Great, so now I have my data in Excel. I need to create a relationship between the tables so I open up PowerPivot. You should see a PowerPivot tab in Excel – if not you need to enable PowerPivot (if you’re using Excel 2013 or download it if you’re using Excel 2010 –search Bing for how to do this or leave a comment below and I’ll write a blog on how to do it).

Click “Manage” then open the diagram view:

I create a relationship between the Project and Project Documents tables by dragging the Project Code from one table to the other:

PowerPivot knows which way round to add the relationship based on the underlying data.

Next we need to add some calculated columns in order to calculate some of the metrics for the report.
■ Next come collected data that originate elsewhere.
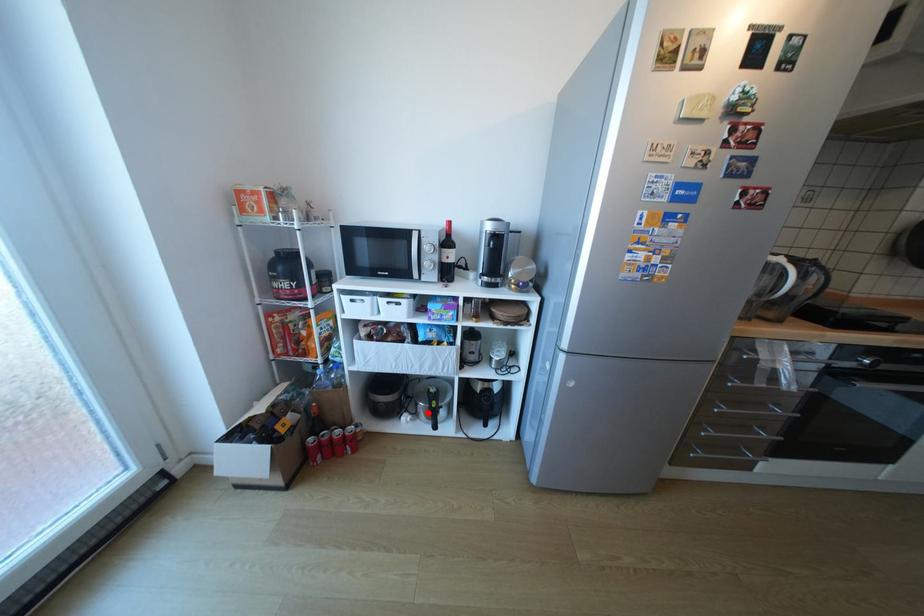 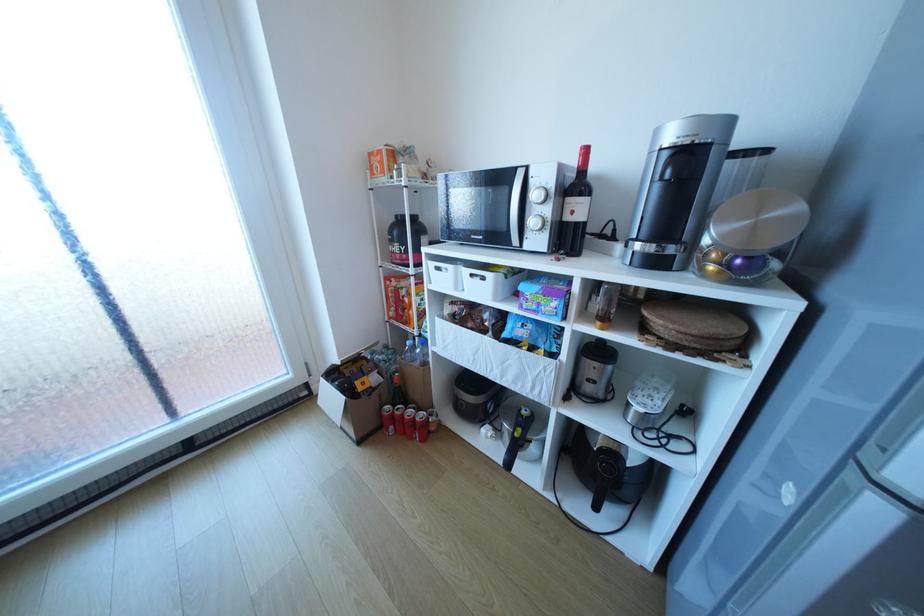 Question: I am providing you with two images of the same scene from different viewpoints. Given a red point in image1, look at the same physical point in image2. Is it:

Choices:
 (A) Closer to the viewpoint
 (B) Farther from the viewpoint

Answer: (A) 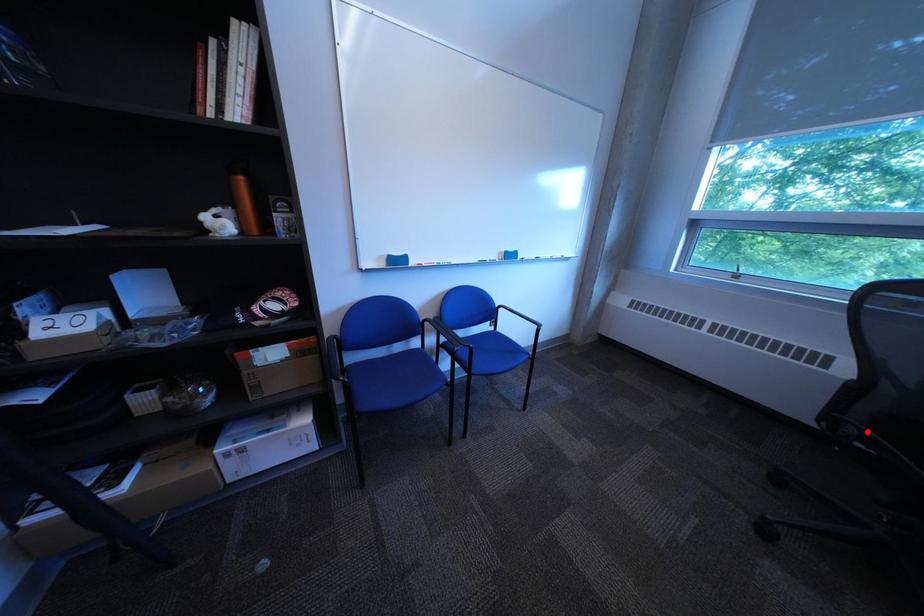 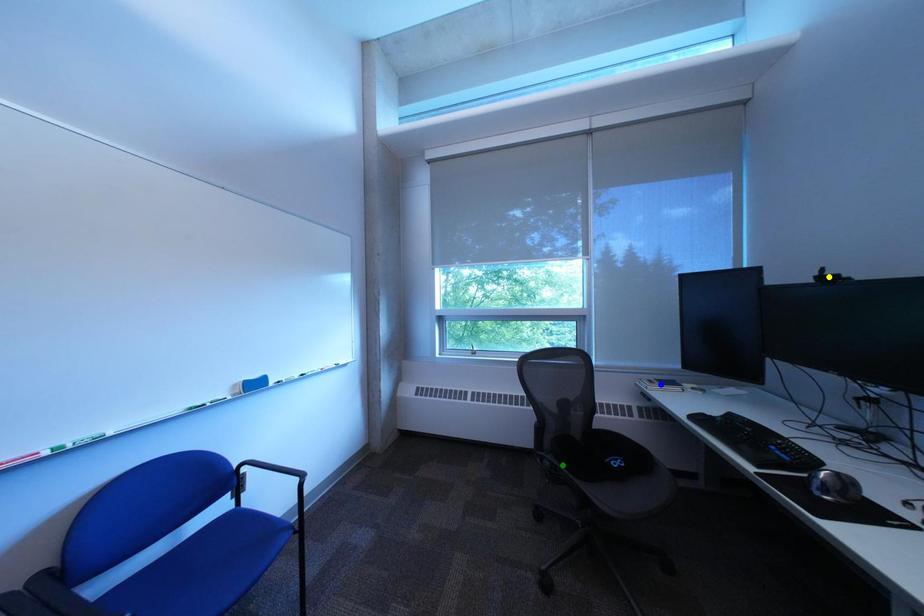 Question: I am providing you with two images of the same scene from different viewpoints. A red point is marked on the first image. You are given multiple points on the second image. Which mark in image 2 goes with the point in image 1?

Choices:
 (A) blue point
 (B) yellow point
 (C) green point

Answer: (C) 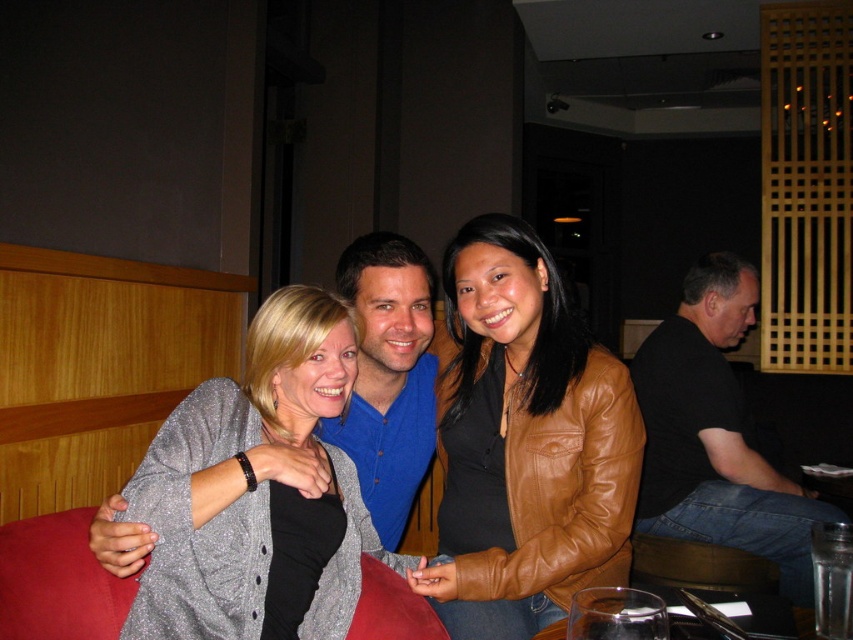 Question: Estimate the real-world distances between objects in this image. Which object is farther from the brown leather jacket at center?

Choices:
 (A) transparent glass at lower center
 (B) sparkly gray cardigan at center

Answer: (A)

Question: Does sparkly gray cardigan at center come in front of black cotton shirt at right?

Choices:
 (A) no
 (B) yes

Answer: (B)

Question: Does brown leather jacket at center appear under transparent glass at lower center?

Choices:
 (A) no
 (B) yes

Answer: (A)

Question: Based on their relative distances, which object is farther from the sparkly gray cardigan at center?

Choices:
 (A) brown leather jacket at center
 (B) transparent glass at lower center

Answer: (B)

Question: Does brown leather jacket at center have a lesser width compared to sparkly gray cardigan at center?

Choices:
 (A) no
 (B) yes

Answer: (B)

Question: Among these objects, which one is nearest to the camera?

Choices:
 (A) sparkly gray cardigan at center
 (B) brown leather jacket at center

Answer: (A) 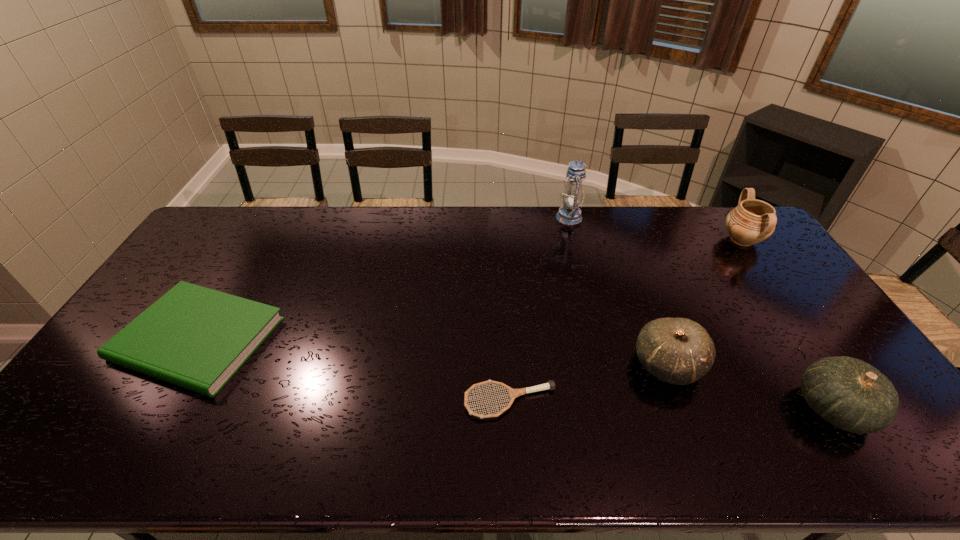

Switching back to the data view and in the ProjectDocuments table I’m going to add the “Days Between Approved and Submitted” as =1*[ApprovedDate]-[SubmittedDate] and the “Days Between Approved and Returned” as =IF(ISBLANK([ApprovedDate]) || ISBLANK([ReturnedDate]), BLANK(), 1*[ApprovedDate]-[ReturnedDate])

PowerPivot uses the DAX (Data Analysis Expressions) language to build formulae and expressions in case you’re not familiar with it.

Save the PowerPivot model and then you’ll return to Excel.

Finally we insert a PowerView sheet into our Excel document and create a table with the Project, “Days Between Approved and Submitted” and “Days Between Approved and Returned”. Since we added data in both tables and PowerPivot you’ll see the worksheet tables and PowerPivot tables appear in the fields picker:

We need to use the PowerPivot fields which are the ones not prefixed by Table_. When the columns are added you should see a table looking like the following:

As you can see, PowerView has summed the Days Between… columns. We need the average so let’s change this to average in the fields:

Now we have exactly what we need:

Publishing to SharePoint Online and Refreshing Data

The next step is to upload the document to a SharePoint Online document library. Here’s my document and data appearing in Excel Online:

At this stage you might try adding a new project to your list add seeing if you can refresh the data in Excel Online.

When you do this you’ll notice that the worksheet-based tables update and show the new list content but the PowerView table doesn’t update! Surely the worksheet tables feed PowerPivot that feeds the PowerView right? It seems that when you first open an Excel document in Excel Online the PowerPivot model is refreshed but there is no mechanism to refresh it after the document has been opened.

We can work around this though. Opening the document again in Excel you need to go to the Data tab, click Connections and look at the properties of the connection to SharePoint Online.

Check the “Refresh data when opening the file option”, save and upload the document to SharePoint, replacing the original one. When you open the document in Excel Online it will automatically refresh and show the latest list data.